Beginning with the line containing "Новые поступления" and ending with the line containing "Савинцы, 3,5", write out each line of the records below exactly; pictures and lines outside that range are left out.

Collected data:
┌────────

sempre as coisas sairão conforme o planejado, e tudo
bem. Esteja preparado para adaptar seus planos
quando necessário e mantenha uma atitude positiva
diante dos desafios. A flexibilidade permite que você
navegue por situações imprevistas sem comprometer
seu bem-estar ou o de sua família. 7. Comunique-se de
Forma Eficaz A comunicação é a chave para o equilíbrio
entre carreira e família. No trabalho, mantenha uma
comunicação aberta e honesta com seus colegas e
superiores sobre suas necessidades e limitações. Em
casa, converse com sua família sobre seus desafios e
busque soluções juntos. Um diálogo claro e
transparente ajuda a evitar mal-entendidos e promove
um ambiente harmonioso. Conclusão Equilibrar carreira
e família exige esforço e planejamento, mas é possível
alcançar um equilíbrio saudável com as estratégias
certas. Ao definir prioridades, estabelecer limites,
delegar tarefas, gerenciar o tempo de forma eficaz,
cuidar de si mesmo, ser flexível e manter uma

└────────
┌────────

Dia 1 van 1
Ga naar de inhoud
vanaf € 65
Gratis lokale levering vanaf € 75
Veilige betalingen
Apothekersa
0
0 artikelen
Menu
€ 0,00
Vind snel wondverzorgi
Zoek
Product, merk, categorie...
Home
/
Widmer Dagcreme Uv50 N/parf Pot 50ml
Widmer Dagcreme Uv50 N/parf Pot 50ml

└────────
┌────────

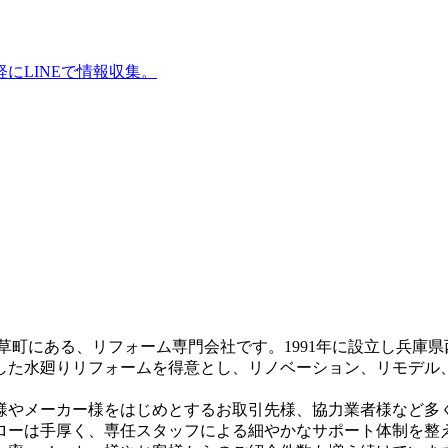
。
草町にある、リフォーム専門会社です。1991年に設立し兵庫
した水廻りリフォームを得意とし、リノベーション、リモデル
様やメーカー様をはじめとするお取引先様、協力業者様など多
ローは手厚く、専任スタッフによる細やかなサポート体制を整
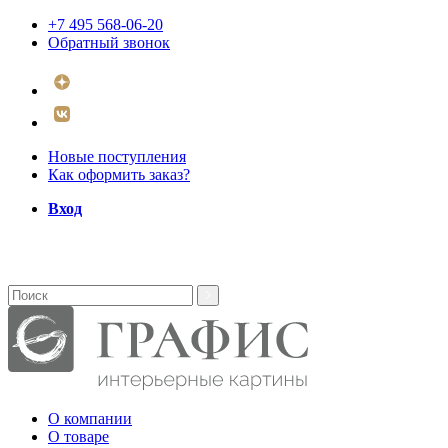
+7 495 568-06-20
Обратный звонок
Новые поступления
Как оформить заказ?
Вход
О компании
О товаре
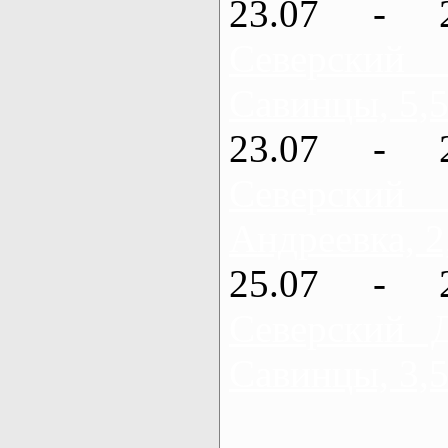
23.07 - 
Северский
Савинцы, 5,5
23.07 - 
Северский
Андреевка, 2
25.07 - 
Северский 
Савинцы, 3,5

└────────

SOLUTION TO THIS EXERCISE:
Новые поступления
Как оформить заказ?
Вход
О компании
О товаре
23.07 - 
Северский
Савинцы, 5,5
23.07 - 
Северский
Андреевка, 2
25.07 - 
Северский 
Савинцы, 3,5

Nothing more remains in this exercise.